» **WHAT THE TASK REQUIRES**: If pictures appear, leave them out, and return exactly the lines from the one holding "Your mental, physical" through the last line of the listing below.
-- -- --
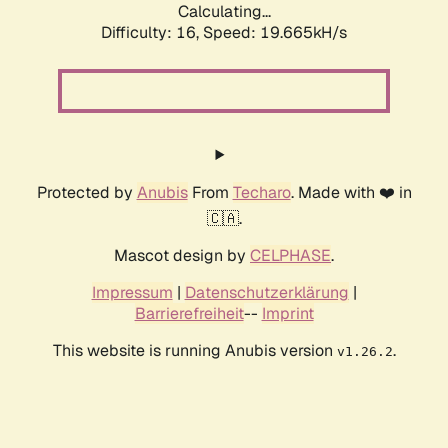
Calculating...
Difficulty: 16,
Speed: 19.665kH/s
Protected by
Anubis
From
Techaro
. Made with ❤️ in
🇨🇦.
Mascot design by
CELPHASE
.
Impressum
|
Datenschutzerklärung
|
Barrierefreiheit
--
Imprint
This website is running Anubis version
.
v1.26.2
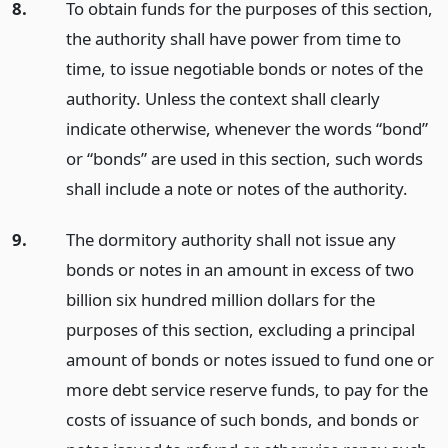
8.
To obtain funds for the purposes of this section,
the authority shall have power from time to
time, to issue negotiable bonds or notes of the
authority. Unless the context shall clearly
indicate otherwise, whenever the words “bond”
or “bonds” are used in this section, such words
shall include a note or notes of the authority.
9.
The dormitory authority shall not issue any
bonds or notes in an amount in excess of two
billion six hundred million dollars for the
purposes of this section, excluding a principal
amount of bonds or notes issued to fund one or
more debt service reserve funds, to pay for the
costs of issuance of such bonds, and bonds or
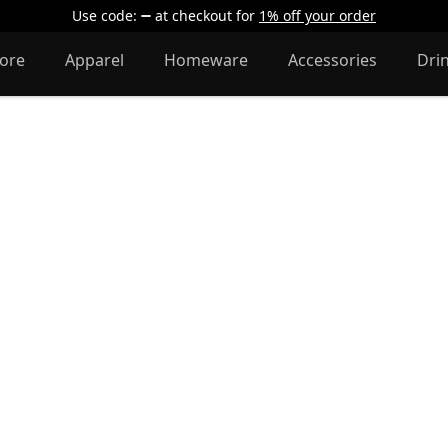
Use code:
at checkout
for
1% off your order
lore
Apparel
Homeware
Accessories
Dri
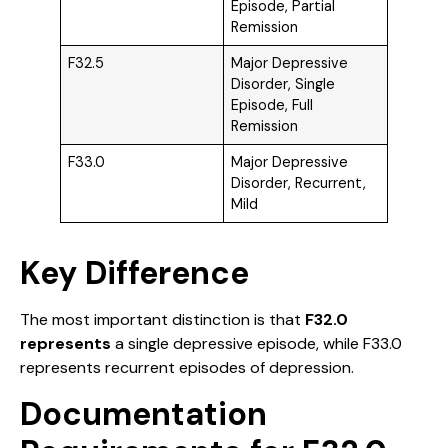
Episode, Partial
Remission
F32.5
Major Depressive
Disorder, Single
Episode, Full
Remission
F33.0
Major Depressive
Disorder, Recurrent,
Mild
Key Difference
The most important distinction is that
F32.0
represents
a single depressive episode, while F33.0
represents recurrent episodes of depression.
Documentation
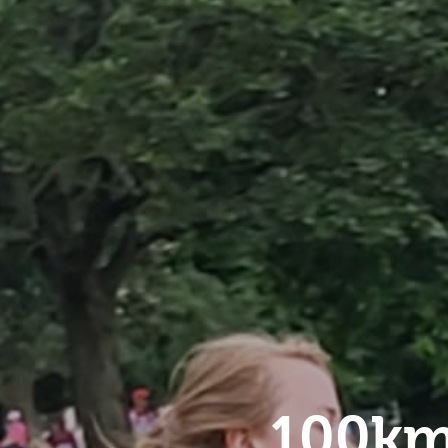
100km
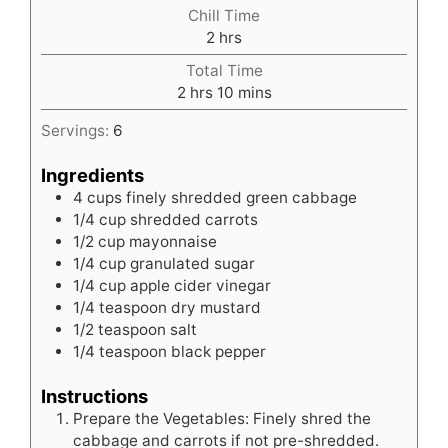
Chill Time
hours
2
hrs
Total Time
hours
minutes
2
hrs
10
mins
Servings:
6
Ingredients
4
cups
finely shredded green cabbage
1/4
cup
shredded carrots
1/2
cup
mayonnaise
1/4
cup
granulated sugar
1/4
cup
apple cider vinegar
1/4
teaspoon
dry mustard
1/2
teaspoon
salt
1/4
teaspoon
black pepper
Instructions
Prepare the Vegetables: Finely shred the
cabbage and carrots if not pre-shredded.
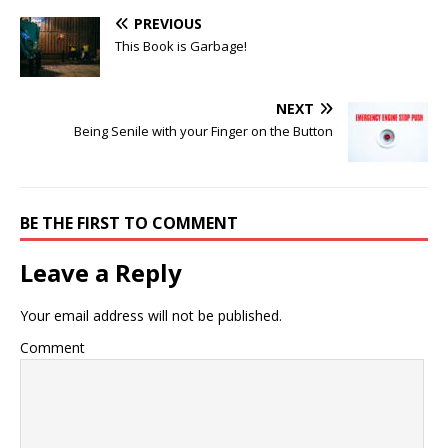
PREVIOUS
This Book is Garbage!
NEXT
Being Senile with your Finger on the Button
BE THE FIRST TO COMMENT
Leave a Reply
Your email address will not be published.
Comment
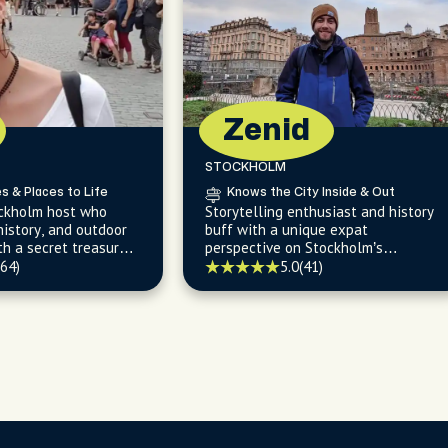
Zenid
STOCKHOLM
es & Places to Life
Knows the City Inside & Out
ockholm host who
Storytelling enthusiast and history
 history, and outdoor
buff with a unique expat
th a secret treasure
perspective on Stockholm’s
st swimming spots
evolution and hidden gems.
(64)
5.0
(41)
g parks/woods.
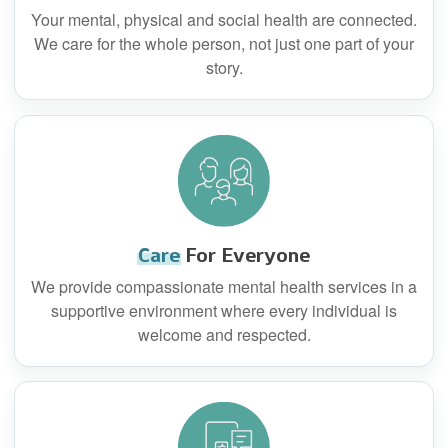
Your mental, physical and social health are connected.
We care for the whole person, not just one part of your
story.
Care
For Everyone
We provide compassionate mental health services in a
supportive environment where every individual is
welcome and respected.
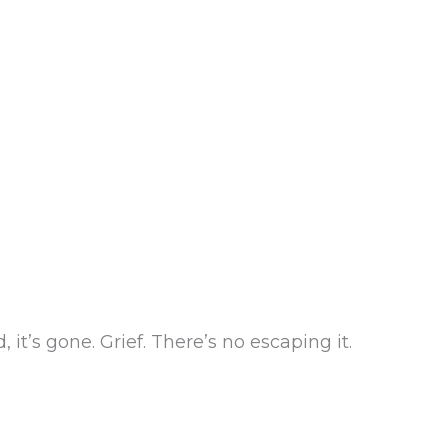
it’s gone. Grief. There’s no escaping it.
-- -- --
» **RESPONSE FOR THIS EXERCISE**:
Your mental, physical and social health are connected.
We care for the whole person, not just one part of your
story.
Care
For Everyone
We provide compassionate mental health services in a
supportive environment where every individual is
welcome and respected.
it’s gone. Grief. There’s no escaping it.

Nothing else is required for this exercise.